(Dataset entries)

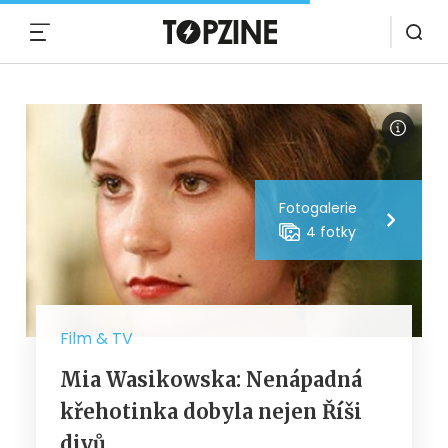
MENU
Fotogalerie
4 fotky
Film & TV
Mia Wasikowska: Nenápadná
křehotinka dobyla nejen Říši
divů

INSTRUCTIONS FOR THE TASK:
Give exactly the lines from the one with "Fotogalerie" to the end of the entries, nothing before them.

REPLY TO THE EXERCISE:
Fotogalerie
4 fotky
Film & TV
Mia Wasikowska: Nenápadná
křehotinka dobyla nejen Říši
divů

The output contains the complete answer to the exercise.